* **Task directions**
Please print the full listing below exactly, but not the pictures in it.

* **Exercise material**
============================================================

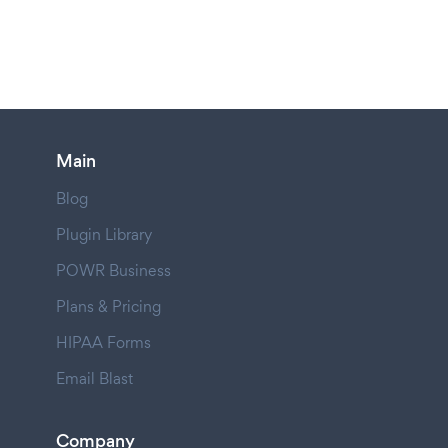
Main
Blog
Plugin Library
POWR Business
Plans & Pricing
HIPAA Forms
Email Blast
Company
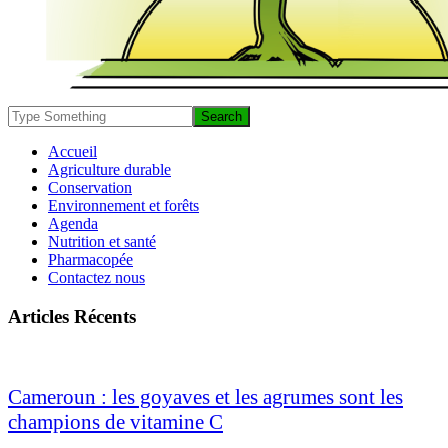
Accueil
Agriculture durable
Conservation
Environnement et forêts
Agenda
Nutrition et santé
Pharmacopée
Contactez nous
Articles Récents
Cameroun : les goyaves et les agrumes sont les
champions de vitamine C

============================================================

* **Answer below**
Main
Blog
Plugin Library
POWR Business
Plans & Pricing
HIPAA Forms
Email Blast
Company
Accueil
Agriculture durable
Conservation
Environnement et forêts
Agenda
Nutrition et santé
Pharmacopée
Contactez nous
Articles Récents
Cameroun : les goyaves et les agrumes sont les
champions de vitamine C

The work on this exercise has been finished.